Ahí, es cuando yo no puedo hablar para que me escuches, para que seas tu quien me comprenda y descifre los mensajes secretos de las letras, me cortas el aire y se para.
Se para todo, paro yo de girar en el mundo cuando este gira al rededor de sí, para la lluvia de caer y ese instante se rompe y se divide dando lugar a otros como él.
Cambian mis gestos de lugar, cambian de dueño y de sentido.
Cambian los marcos de las ventanas por donde ver las nubes de metáforas en invierno.
Cambio yo y sigues aquí, sigo escribiendo y tu leyendo, sigo hablando en el silencio de mis asfixias.
Suspiro y por ahora solo juego con los cruces colgados del cielo sobre el césped, solo bailo con las luces inquietas que titilan y parpadean al oír los silencios de mi alma incandescente, solo espero lo que no quiero decir ni quiero escuchar, solo hablo cuando tú no puedes estar.

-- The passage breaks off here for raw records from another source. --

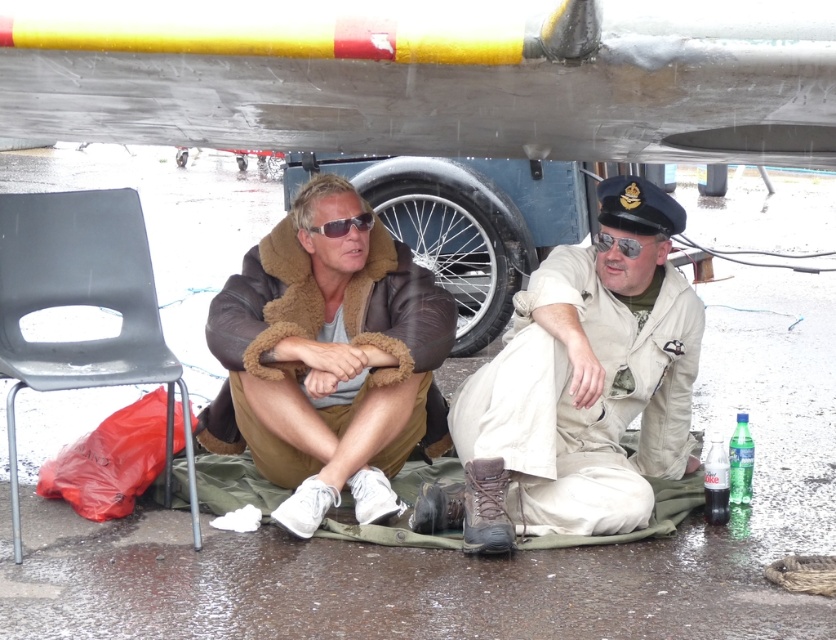 Question: Does brown shearling jacket at center have a greater width compared to matte brown aviator goggles at center?

Choices:
 (A) yes
 (B) no

Answer: (A)

Question: Can you confirm if metallic gray wing at upper center is smaller than metallic silver tire at center?

Choices:
 (A) yes
 (B) no

Answer: (B)

Question: Which object is the closest to the metallic silver tire at center?

Choices:
 (A) black plastic chair at lower left
 (B) metallic gray wing at upper center
 (C) khaki fabric uniform at lower center

Answer: (C)

Question: Which of the following is the closest to the observer?

Choices:
 (A) metallic gray wing at upper center
 (B) brown shearling jacket at center

Answer: (A)

Question: Is the position of brown shearling jacket at center less distant than that of metallic silver tire at center?

Choices:
 (A) yes
 (B) no

Answer: (A)

Question: Among these points, which one is farthest from the camera?

Choices:
 (A) (564, 467)
 (B) (831, 113)
 (C) (255, 413)
 (D) (324, 236)

Answer: (D) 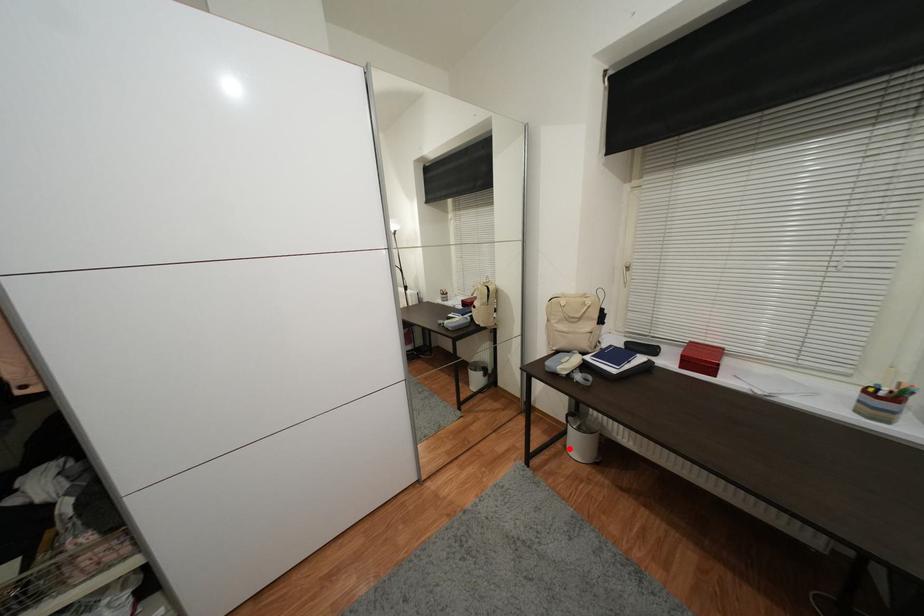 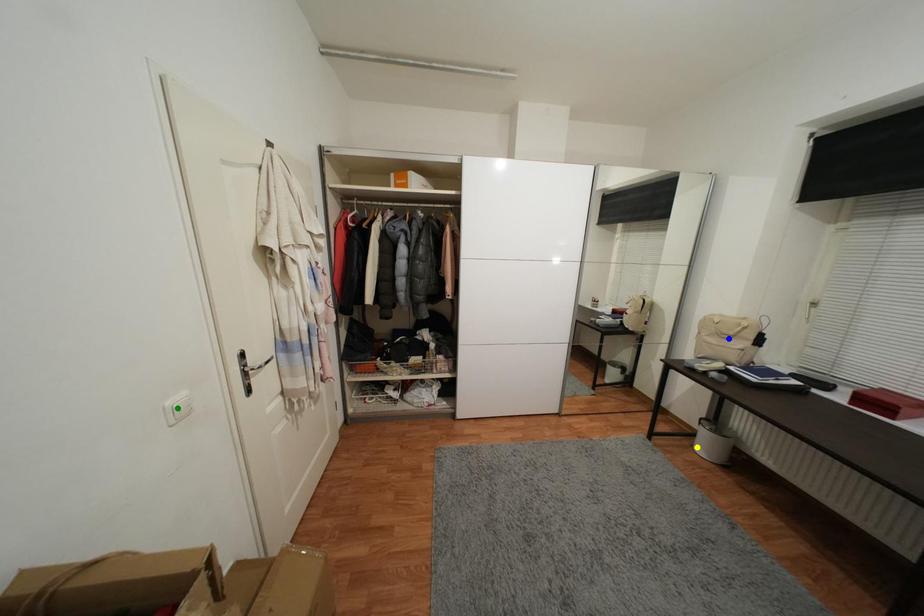 Question: I am providing you with two images of the same scene from different viewpoints. A red point is marked on the first image. You are given multiple points on the second image. Which point in image 2 represents the same 3d spot as the red point in image 1?

Choices:
 (A) yellow point
 (B) green point
 (C) blue point

Answer: (A) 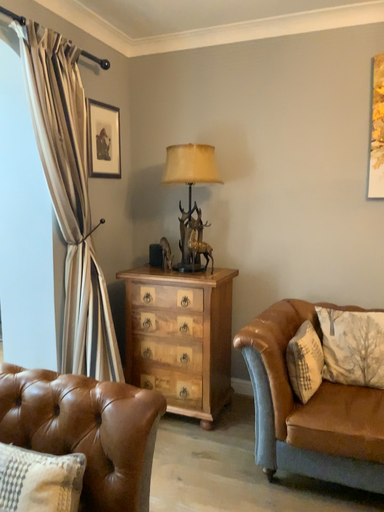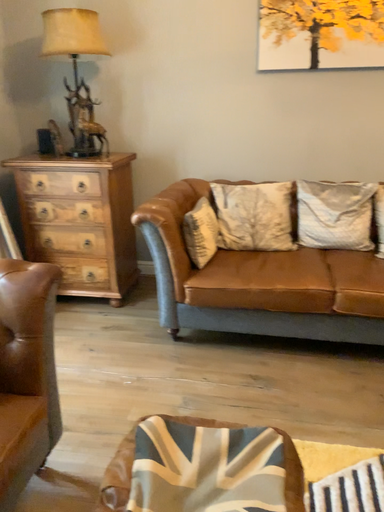 Question: How did the camera likely rotate when shooting the video?

Choices:
 (A) rotated left
 (B) rotated right

Answer: (B) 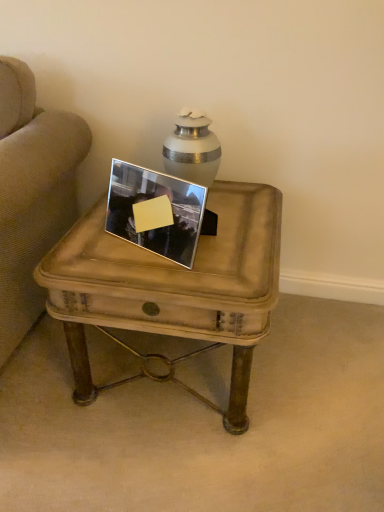 Locate an element on the screen. free space in front of silver metallic picture frame at center is located at coordinates [x=161, y=275]. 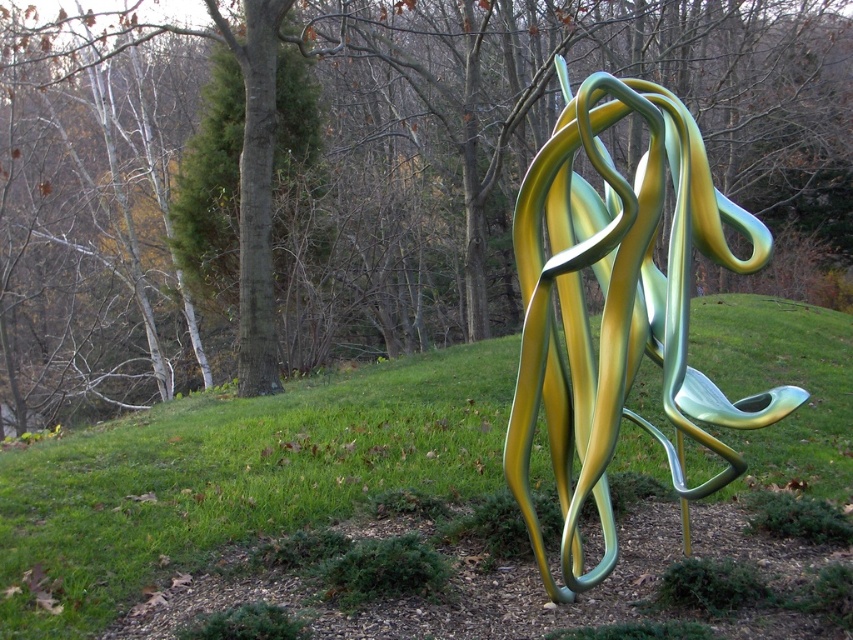 From the picture: Measure the distance from green matte tree at center to metallic green and yellow sculpture at center.

green matte tree at center is 8.65 meters from metallic green and yellow sculpture at center.

Who is more distant from viewer, (456, 253) or (550, 260)?

Point (456, 253)

I want to click on green matte tree at center, so click(x=518, y=144).

Between green matte tree at center and green grass at center, which one appears on the right side from the viewer's perspective?

green grass at center is more to the right.

Is point (117, 257) less distant than point (502, 346)?

No, it is behind (502, 346).

This screenshot has height=640, width=853. In order to click on green matte tree at center in this screenshot , I will do `click(518, 144)`.

Does green grass at center lie behind metallic green and yellow sculpture at center?

Yes, green grass at center is behind metallic green and yellow sculpture at center.

Consider the image. Does green grass at center have a greater width compared to metallic green and yellow sculpture at center?

Yes.

Is point (209, 484) positioned before point (727, 253)?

Misterio, curiosidad, intriga....lo creo o lo soy... tal vez te enredo en él y así una vez estés perdido en mi ya no sepas retroceder y te puedas quedar conmigo, perdido y sin regreso, capturado por las sonrisas tímidas de un verano que ya se queda atrás.
Pero no..no te puedo tener o robar porque eres y no eres, porque es el puedo y quiero que se aleja, porque eres tu y un algo no es suficiente.